The unpublished allegations suggest that Aviva employed these tactics to incorrectly claim tax credits and evade $5.2 million in taxes. The tax investigators’ notice states, “Aviva and its officials have indulged in a deep-rooted conspiracy and used the modus of fake invoices (without receipt of services) to pass on certain money to … insurance distributors of Aviva.” This case is part of a broader investigation into more than a dozen Indian insurers, with alleged evasion totalling $610 million in unpaid taxes, interest, and penalties.
The alleged abuses occurred between 2017 and 2023, encompassing a period when Aviva increased its stake in the Indian joint venture from 49% to 74% in September 2022. The tax authority’s 205-page report includes damning evidence such as screenshots of emails and WhatsApp messages between Aviva executives and insurance distributors, discussing methods to circumvent compensation regulations that cap commission payments.
Interviews with executives, including Sonali Athalye, Aviva India’s chief financial officer, reportedly detail how these payments were made. Aviva, which prides itself on being “absolutely committed to being an ethical and responsible business,” responded to the allegations by stating, “This is an industry-wide issue which represents a small potential tax claim for our Indian joint venture which is actively engaging with the relevant authorities in India. There has been no adverse ruling or penalty against Aviva.” The insurer is expected to challenge these findings.

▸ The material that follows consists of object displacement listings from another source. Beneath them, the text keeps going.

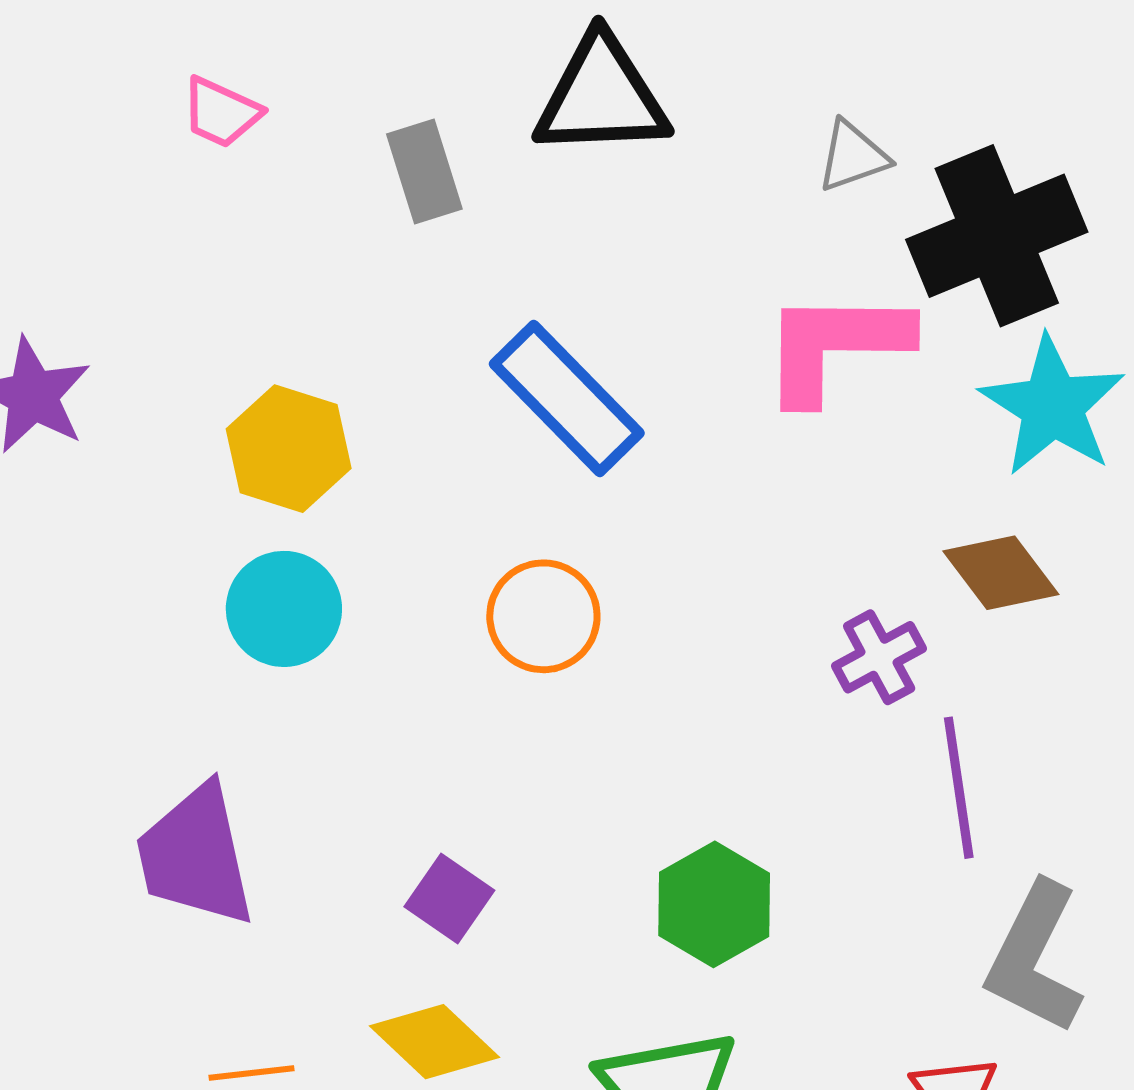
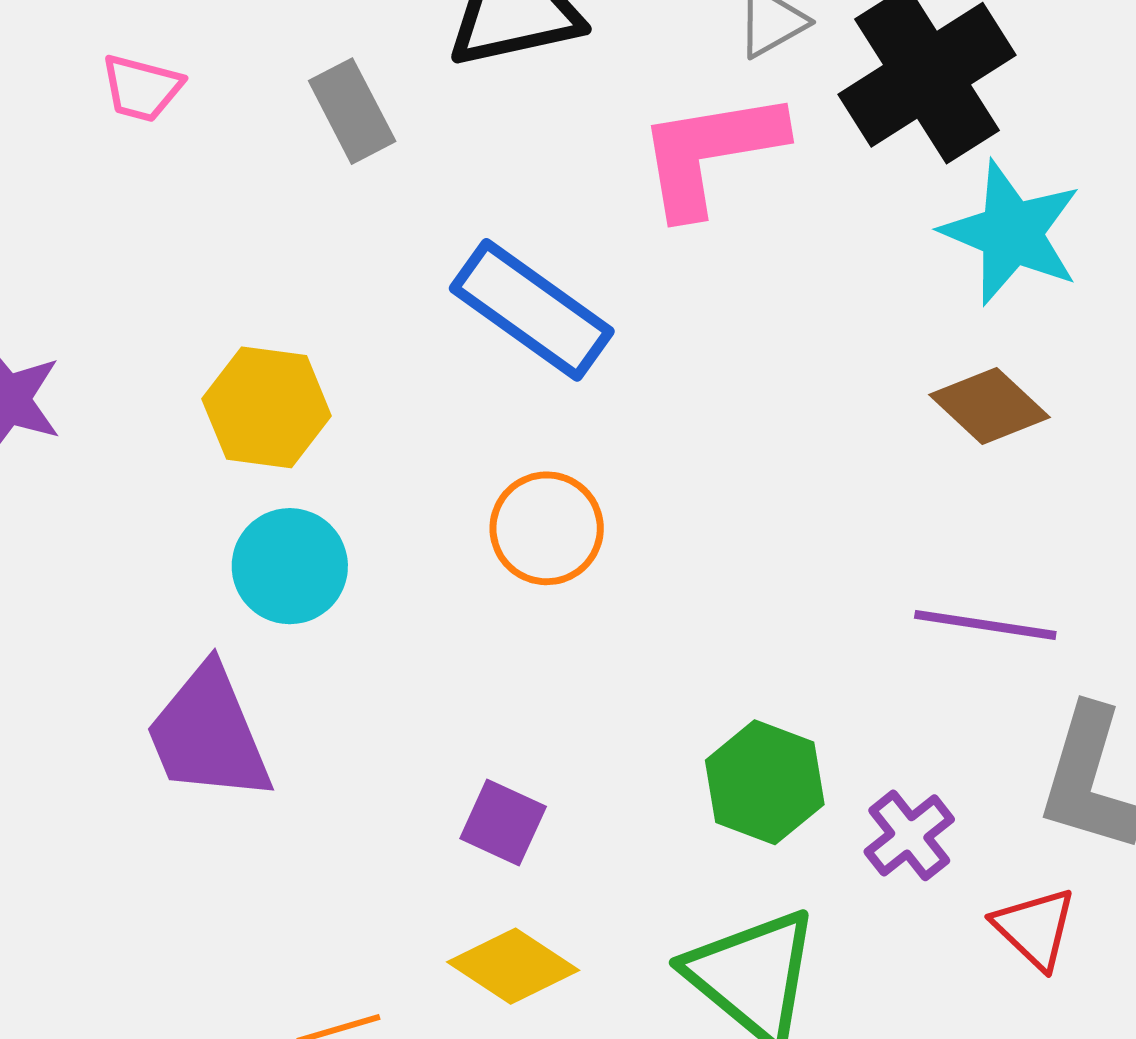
pink L-shape: (835, 345) -> (710, 153), moved
purple cross: (879, 657) -> (909, 835), moved
purple line: (959, 788) -> (985, 625), turned -63
purple trapezoid: (195, 855) -> (208, 734), moved

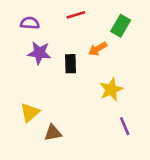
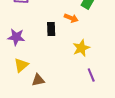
orange arrow: (98, 49) -> (71, 18), turned -128
purple star: (39, 53) -> (16, 37), moved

However, the involvement of senior management, including former Aviva India CEO Trevor Bull, who was copied on a 2019 email discussing payments over regulatory limits, raises questions about the extent of knowledge within the company’s upper echelons. This scandal poses a significant reputational risk for Aviva, one of Britain’s largest insurers and investors, with 18.7 million customers across its key markets in the UK, Ireland, and Canada. As the investigation unfolds, it remains to be seen how this will impact Aviva’s operations in India and its standing in the global insurance market.